Word for word, copy out the entries below, but not the pictures in them.

- Supplied material -
▬▬▬▬▬▬

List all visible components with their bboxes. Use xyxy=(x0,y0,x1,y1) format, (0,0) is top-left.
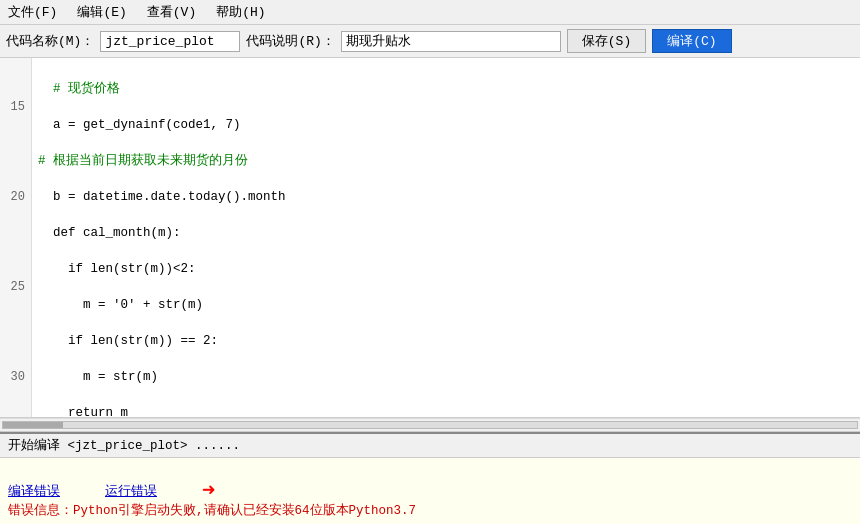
horizontal-scrollbar[interactable] xyxy=(0,418,860,432)
runtime-error-link[interactable]: 运行错误 xyxy=(105,485,157,499)
output-content: 编译错误 运行错误 ➜ 错误信息：Python引擎启动失败,请确认已经安装64位… xyxy=(0,458,860,524)
menu-bar: 文件(F) 编辑(E) 查看(V) 帮助(H) xyxy=(0,0,860,25)
desc-label: 代码说明(R)： xyxy=(246,32,334,50)
scroll-track[interactable] xyxy=(2,421,858,429)
output-line-errors: 编译错误 运行错误 ➜ xyxy=(8,480,852,502)
code-text[interactable]: # 现货价格 a = get_dynainf(code1, 7) # 根据当前日… xyxy=(32,58,860,417)
toolbar: 代码名称(M)： 代码说明(R)： 保存(S) 编译(C) xyxy=(0,25,860,58)
compile-button[interactable]: 编译(C) xyxy=(652,29,731,53)
code-desc-input[interactable] xyxy=(341,31,561,52)
menu-edit[interactable]: 编辑(E) xyxy=(73,2,130,22)
name-label: 代码名称(M)： xyxy=(6,32,94,50)
output-line-blank xyxy=(8,461,852,480)
code-name-input[interactable] xyxy=(100,31,240,52)
line-numbers: 15 20 25 30 xyxy=(0,58,32,417)
scroll-thumb[interactable] xyxy=(3,422,63,428)
menu-help[interactable]: 帮助(H) xyxy=(212,2,269,22)
menu-file[interactable]: 文件(F) xyxy=(4,2,61,22)
code-editor: 15 20 25 30 # 现货价格 a = get_dynainf(code1… xyxy=(0,58,860,418)
output-panel: 开始编译 <jzt_price_plot> ...... 编译错误 运行错误 ➜… xyxy=(0,432,860,524)
menu-view[interactable]: 查看(V) xyxy=(143,2,200,22)
arrow-icon: ➜ xyxy=(202,479,215,504)
output-error-message: 错误信息：Python引擎启动失败,请确认已经安装64位版本Python3.7 xyxy=(8,502,852,521)
output-header: 开始编译 <jzt_price_plot> ...... xyxy=(0,434,860,458)
compile-error-link[interactable]: 编译错误 xyxy=(8,485,60,499)
save-button[interactable]: 保存(S) xyxy=(567,29,646,53)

▬▬▬▬▬▬

- Written reply -
List all visible components with their bboxes. Use xyxy=(x0,y0,x1,y1) format, (0,0) is top-left.
horizontal-scrollbar[interactable] xyxy=(0,418,860,432)
runtime-error-link[interactable]: 运行错误 xyxy=(105,485,157,499)
output-content: 编译错误 运行错误 ➜ 错误信息：Python引擎启动失败,请确认已经安装64位… xyxy=(0,458,860,524)
menu-bar: 文件(F) 编辑(E) 查看(V) 帮助(H) xyxy=(0,0,860,25)
desc-label: 代码说明(R)： xyxy=(246,32,334,50)
scroll-track[interactable] xyxy=(2,421,858,429)
output-line-errors: 编译错误 运行错误 ➜ xyxy=(8,480,852,502)
code-text[interactable]: # 现货价格 a = get_dynainf(code1, 7) # 根据当前日… xyxy=(32,58,860,417)
toolbar: 代码名称(M)： 代码说明(R)： 保存(S) 编译(C) xyxy=(0,25,860,58)
compile-button[interactable]: 编译(C) xyxy=(652,29,731,53)
code-desc-input[interactable] xyxy=(341,31,561,52)
menu-edit[interactable]: 编辑(E) xyxy=(73,2,130,22)
name-label: 代码名称(M)： xyxy=(6,32,94,50)
output-line-blank xyxy=(8,461,852,480)
code-name-input[interactable] xyxy=(100,31,240,52)
line-numbers: 15 20 25 30 xyxy=(0,58,32,417)
scroll-thumb[interactable] xyxy=(3,422,63,428)
menu-help[interactable]: 帮助(H) xyxy=(212,2,269,22)
menu-file[interactable]: 文件(F) xyxy=(4,2,61,22)
code-editor: 15 20 25 30 # 现货价格 a = get_dynainf(code1… xyxy=(0,58,860,418)
output-panel: 开始编译 <jzt_price_plot> ...... 编译错误 运行错误 ➜… xyxy=(0,432,860,524)
menu-view[interactable]: 查看(V) xyxy=(143,2,200,22)
arrow-icon: ➜ xyxy=(202,479,215,504)
output-error-message: 错误信息：Python引擎启动失败,请确认已经安装64位版本Python3.7 xyxy=(8,502,852,521)
output-header: 开始编译 <jzt_price_plot> ...... xyxy=(0,434,860,458)
compile-error-link[interactable]: 编译错误 xyxy=(8,485,60,499)
save-button[interactable]: 保存(S) xyxy=(567,29,646,53)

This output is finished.